● **Work required**
An exact transcription is needed, starting at the line containing "thinking the physical demands aren’t" and running through the last line of the records, with every picture left out.

*** Data to process ***

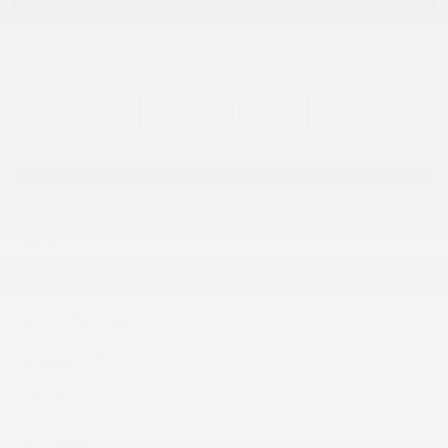
GET THE REPORT
SPECIFICATIONS
YEAR:
2023
ODOMETER:
55,856 km
TRANSMISSION:
Automatic
DRIVETRAIN:
4x4
ENGINE:
ENGINE (L):
2.7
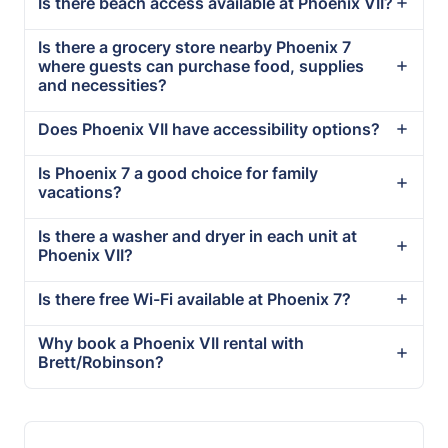
Is there beach access available at Phoenix VII?
Is there a grocery store nearby Phoenix 7
where guests can purchase food, supplies
and necessities?
Does Phoenix VII have accessibility options?
Is Phoenix 7 a good choice for family
vacations?
Is there a washer and dryer in each unit at
Phoenix VII?
Is there free Wi-Fi available at Phoenix 7?
Why book a Phoenix VII rental with
Brett/Robinson?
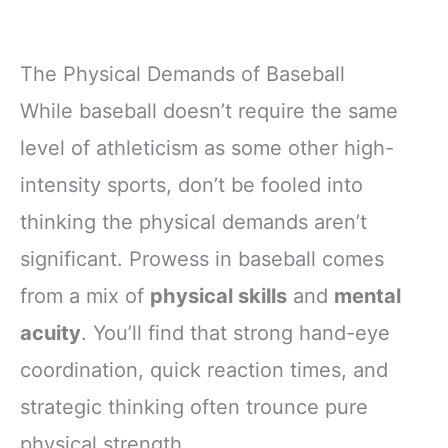
The Physical Demands of Baseball
While baseball doesn’t require the same
level of athleticism as some other high-
intensity sports, don’t be fooled into
thinking the physical demands aren’t
significant. Prowess in baseball comes
from a mix of
physical skills
and
mental
acuity
. You’ll find that strong hand-eye
coordination, quick reaction times, and
strategic thinking often trounce pure
physical strength.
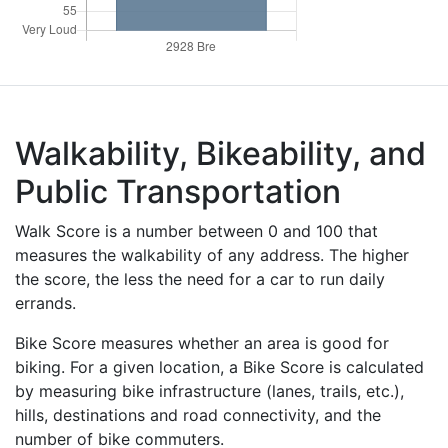
Walkability, Bikeability, and
Public Transportation
Walk Score is a number between 0 and 100 that
measures the walkability of any address. The higher
the score, the less the need for a car to run daily
errands.
Bike Score measures whether an area is good for
biking. For a given location, a Bike Score is calculated
by measuring bike infrastructure (lanes, trails, etc.),
hills, destinations and road connectivity, and the
number of bike commuters.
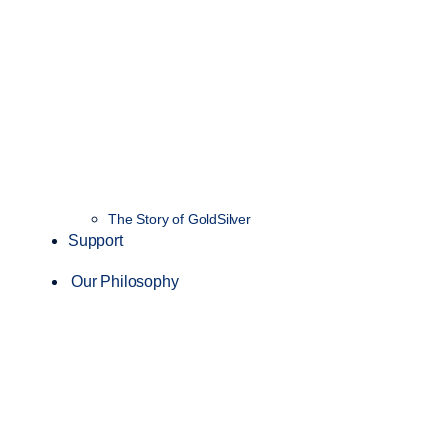
The Story of GoldSilver
Support
Our Philosophy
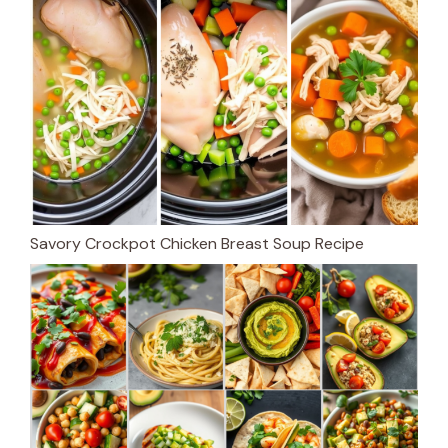
Savory Crockpot Chicken Breast Soup Recipe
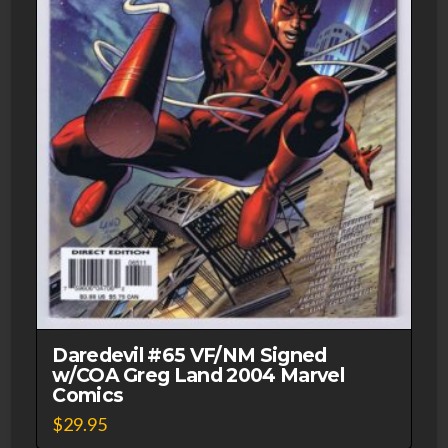
Daredevil #65 VF/NM Signed
w/COA Greg Land 2004 Marvel
Comics
$
29.95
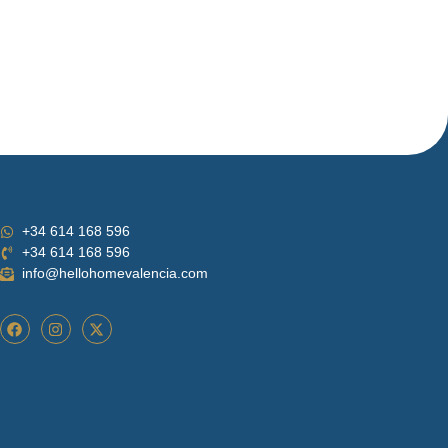
+34 614 168 596
+34 614 168 596
info@hellohomevalencia.com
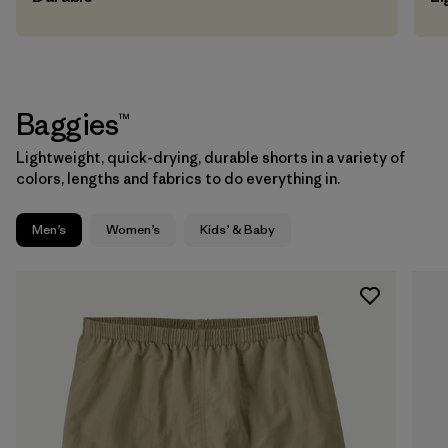
Baggies™
Lightweight, quick-drying, durable shorts in a variety of
colors, lengths and fabrics to do everything in.
Men’s
Women’s
Kids’ & Baby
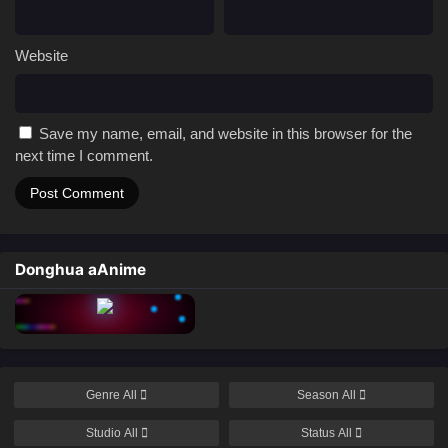
Website
Save my name, email, and website in this browser for the
next time I comment.
Donghua aAnime
Genre
All
Season
All
Studio
All
Status
All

***

● **Task response**
thinking the physical demands aren’t
significant. Prowess in baseball comes
from a mix of
physical skills
and
mental
acuity
. You’ll find that strong hand-eye
coordination, quick reaction times, and
strategic thinking often trounce pure
physical strength.
Walkability, Bikeability, and
Public Transportation
Walk Score is a number between 0 and 100 that
measures the walkability of any address. The higher
the score, the less the need for a car to run daily
errands.
Bike Score measures whether an area is good for
biking. For a given location, a Bike Score is calculated
by measuring bike infrastructure (lanes, trails, etc.),
hills, destinations and road connectivity, and the
number of bike commuters.
The Story of GoldSilver
Support
Our Philosophy
Savory Crockpot Chicken Breast Soup Recipe
Daredevil #65 VF/NM Signed
w/COA Greg Land 2004 Marvel
Comics
$
29.95
+34 614 168 596
+34 614 168 596
info@hellohomevalencia.com
Baggies™
Lightweight, quick-drying, durable shorts in a variety of
colors, lengths and fabrics to do everything in.
Men’s
Women’s
Kids’ & Baby
Website
Save my name, email, and website in this browser for the
next time I comment.
Donghua aAnime
Genre
All
Season
All
Studio
All
Status
All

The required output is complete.